Segment Open

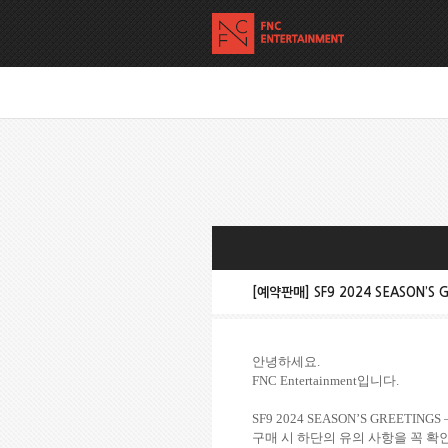
[예약판매] SF9 2024 SEASON’S
안녕하세요
.
FNC Entertainment
입니다
.
SF9 2024 SEASON’S GREETINGS
구매 시 하단의 유의 사항을 꼭 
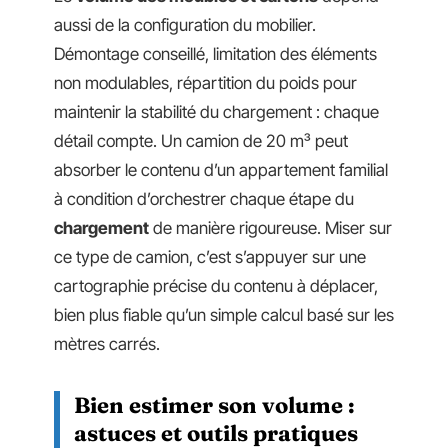
aussi de la configuration du mobilier.
Démontage conseillé, limitation des éléments
non modulables, répartition du poids pour
maintenir la stabilité du chargement : chaque
détail compte. Un camion de 20 m³ peut
absorber le contenu d’un appartement familial
à condition d’orchestrer chaque étape du
chargement
de manière rigoureuse. Miser sur
ce type de camion, c’est s’appuyer sur une
cartographie précise du contenu à déplacer,
bien plus fiable qu’un simple calcul basé sur les
mètres carrés.
Bien estimer son volume :
astuces et outils pratiques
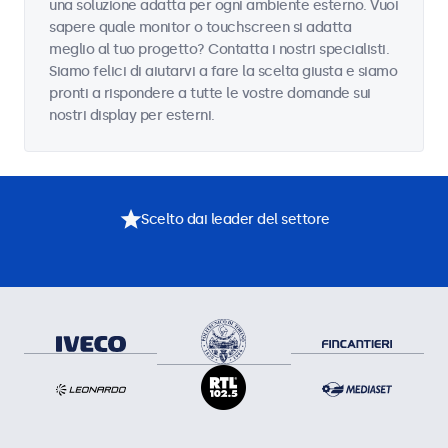
una soluzione adatta per ogni ambiente esterno. Vuoi
sapere quale monitor o touchscreen si adatta
meglio al tuo progetto? Contatta i nostri specialisti.
Siamo felici di aiutarvi a fare la scelta giusta e siamo
pronti a rispondere a tutte le vostre domande sui
nostri display per esterni.
Scelto dai leader del settore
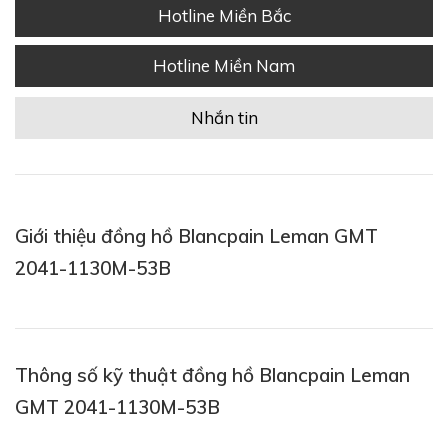
Hotline Miền Bắc
Hotline Miền Nam
Nhắn tin
Giới thiệu đồng hồ Blancpain Leman GMT
2041-1130M-53B
Thông số kỹ thuật đồng hồ Blancpain Leman
GMT 2041-1130M-53B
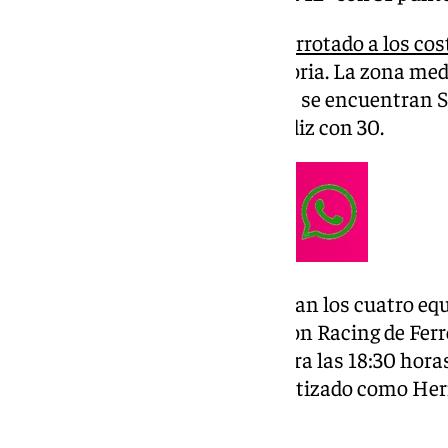
Es el Real
Zaragoza, quien ha derrotado a los co
sobrepasa en la tabla clasificatoria. La zona med
tras el Zaragoza (con 33 puntos) se encuentran S
Albacete, con 31 y Córdoba y Cádiz con 30.
Un poco más abajo se encuentran los cuatro equ
encuentro. Los compromisos son Racing de Ferro
primer duelo estaba fechado para las 18:30 hora
suspendido por el temporal bautizado como Hermi
pondrían con 22 puntos.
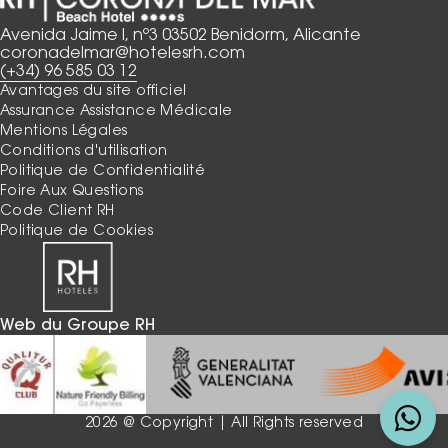
Avenida Jaime I, nº3 03502 Benidorm, Alicante
coronadelmar@hotelesrh.com
(+34) 96 585 03 12
Avantages du site officiel
Assurance Assistance Médicale
Mentions Légales
Conditions d'utilisation
Politique de Confidentialité
Foire Aux Questions
Code Client RH
Politique de Cookies
Web du Groupe RH
2026 @ Copyright | All Rights reserved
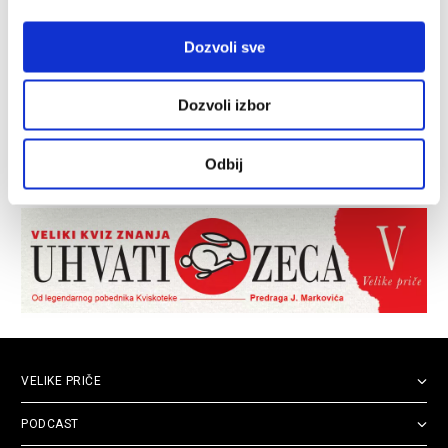
Dozvoli sve
Dozvoli izbor
Odbij
VELIKE PRIČE
PODCAST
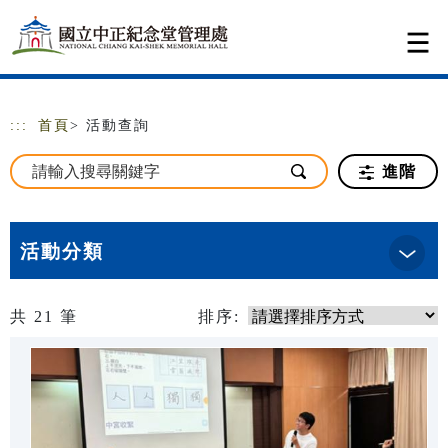
跳到主要內容
網站導覽
:::
首頁
> 活動查詢
進階
活動分類
共
21
筆
排序:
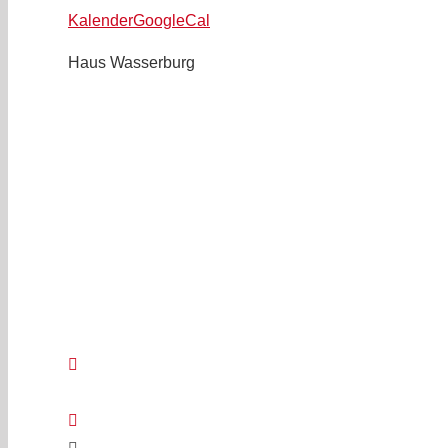
Kalender
GoogleCal
Haus Wasserburg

Segment Closed

> **Task requirements**
Every line above that includes the word "contenu" should be listed.

> **Exercise output**
absorber le contenu d’un appartement familial
cartographie précise du contenu à déplacer,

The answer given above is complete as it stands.